The Very Old Man with Enormous Wings (short story) by Gabriel García Márquez

Yesterday I read The Very Old Man with Enormous Wings (short story) by Gabriel García Márquez and today I can’t stop thinking about it. It was written in 1955 and included in Leaf Storm (La Hojarasca), Márquez’s collection of short stories and a novella (also La Hojarasca) published in the same year. There’s no kindle edition of La Hojarasca, so I’ll have to wait a few days to continue that feast.

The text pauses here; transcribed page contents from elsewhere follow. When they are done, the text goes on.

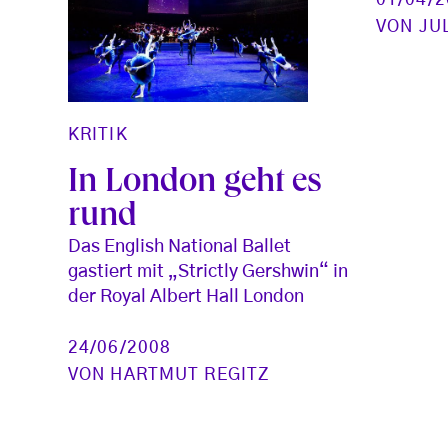
VON
JU
KRITIK
In London geht es
rund
Das English National Ballet
gastiert mit „Strictly Gershwin“ in
der Royal Albert Hall London
24/06/2008
VON
HARTMUT REGITZ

While I’m waiting, here are some thoughts on The Very Old Man with Enormous Wings. The plot is rife with Márquez’s masterful twists and turns, as he sets the surreal (a battered old man with enormous wings shows up on the beach) alongside the mundane (Pelayo and Elisenda’s child is ill, they think because of the stench of dead crabs–three-days of rain has brought on an army of them.) Characters are quirky; often with an all-too-human complexion (e.g. Elisenda tires of visitors marching through her chicken coop to see the old man and begins charging a nickel for the experience, a decision that nets her a fortune). Marquez pokes fun at institutions (Father Gonzaga can’t determine on his own if the old man is an angel, and so appeals to Rome. The Vatican swamps him with requests for further information can he speak Latin?) and at human failings (towns people abandon this freak show and rush to another when a woman who disobeyed her parents as a child turns into a tarantula.

Márquez’s colorful, masterful, prose, which seems to translate beautifully (Gregory Rabassa translated the version I read), plays in my head with marvelous imagery and tantalizing teasing. There’s a joyful exuberance in Márquez’s world, and it bursts into the worlds of his stories. Visiting these worlds is one of my most cherished literary joys.